§ **Work item**: Look through the records and copy every line in which "również" appears.

•••••

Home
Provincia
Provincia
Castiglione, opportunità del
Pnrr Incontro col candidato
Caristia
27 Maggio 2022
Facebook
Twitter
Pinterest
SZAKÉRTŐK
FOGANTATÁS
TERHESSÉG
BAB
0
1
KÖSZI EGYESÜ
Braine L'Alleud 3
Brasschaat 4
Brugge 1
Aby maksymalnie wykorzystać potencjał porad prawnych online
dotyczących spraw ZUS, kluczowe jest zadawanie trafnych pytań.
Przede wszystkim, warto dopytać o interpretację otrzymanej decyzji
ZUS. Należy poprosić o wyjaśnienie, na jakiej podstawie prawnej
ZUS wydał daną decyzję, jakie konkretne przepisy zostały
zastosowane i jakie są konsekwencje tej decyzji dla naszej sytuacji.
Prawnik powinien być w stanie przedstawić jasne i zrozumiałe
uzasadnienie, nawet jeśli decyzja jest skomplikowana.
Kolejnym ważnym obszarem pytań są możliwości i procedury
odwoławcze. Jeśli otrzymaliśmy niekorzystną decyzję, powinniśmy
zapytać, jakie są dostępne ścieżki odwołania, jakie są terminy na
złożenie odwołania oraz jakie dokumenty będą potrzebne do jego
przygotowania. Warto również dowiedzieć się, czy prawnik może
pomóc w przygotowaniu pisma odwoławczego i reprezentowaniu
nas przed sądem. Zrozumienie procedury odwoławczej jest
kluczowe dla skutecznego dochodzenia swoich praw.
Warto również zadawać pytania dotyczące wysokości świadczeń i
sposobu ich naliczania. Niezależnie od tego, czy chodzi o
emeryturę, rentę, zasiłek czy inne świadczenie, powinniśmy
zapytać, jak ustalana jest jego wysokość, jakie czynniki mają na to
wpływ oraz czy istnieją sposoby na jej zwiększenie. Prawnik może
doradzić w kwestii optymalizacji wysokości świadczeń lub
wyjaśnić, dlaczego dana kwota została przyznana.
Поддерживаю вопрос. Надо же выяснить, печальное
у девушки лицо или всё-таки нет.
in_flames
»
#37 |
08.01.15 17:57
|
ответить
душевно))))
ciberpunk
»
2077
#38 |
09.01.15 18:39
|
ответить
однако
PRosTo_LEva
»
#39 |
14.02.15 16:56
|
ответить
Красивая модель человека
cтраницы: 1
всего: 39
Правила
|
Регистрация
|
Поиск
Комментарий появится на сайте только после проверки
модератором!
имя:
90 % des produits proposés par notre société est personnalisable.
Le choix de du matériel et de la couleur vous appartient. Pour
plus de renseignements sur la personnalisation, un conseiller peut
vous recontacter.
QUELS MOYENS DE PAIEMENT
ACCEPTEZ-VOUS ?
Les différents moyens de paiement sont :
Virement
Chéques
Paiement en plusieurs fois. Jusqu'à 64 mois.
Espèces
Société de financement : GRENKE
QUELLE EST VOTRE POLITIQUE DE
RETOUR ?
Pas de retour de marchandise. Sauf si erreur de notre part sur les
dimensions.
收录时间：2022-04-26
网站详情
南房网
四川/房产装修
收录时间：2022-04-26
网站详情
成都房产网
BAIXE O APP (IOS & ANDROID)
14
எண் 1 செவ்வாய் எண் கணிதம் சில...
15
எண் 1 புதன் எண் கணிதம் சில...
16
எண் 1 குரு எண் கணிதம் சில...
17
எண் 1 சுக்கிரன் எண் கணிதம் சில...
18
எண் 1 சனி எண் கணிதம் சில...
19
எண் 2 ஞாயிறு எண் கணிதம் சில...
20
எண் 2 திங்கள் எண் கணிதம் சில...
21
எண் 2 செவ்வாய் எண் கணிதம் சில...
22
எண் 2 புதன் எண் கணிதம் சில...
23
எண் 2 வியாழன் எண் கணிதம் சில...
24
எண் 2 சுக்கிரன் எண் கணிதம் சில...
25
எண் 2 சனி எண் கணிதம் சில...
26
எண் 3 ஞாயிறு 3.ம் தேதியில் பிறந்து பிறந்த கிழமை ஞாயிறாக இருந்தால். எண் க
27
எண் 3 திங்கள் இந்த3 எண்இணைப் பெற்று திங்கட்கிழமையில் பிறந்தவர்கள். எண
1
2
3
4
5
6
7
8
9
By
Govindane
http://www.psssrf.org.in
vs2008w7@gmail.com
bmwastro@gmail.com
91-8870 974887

•••••

§ **Result of the exercise**:
przygotowania. Warto również dowiedzieć się, czy prawnik może
Warto również zadawać pytania dotyczące wysokości świadczeń i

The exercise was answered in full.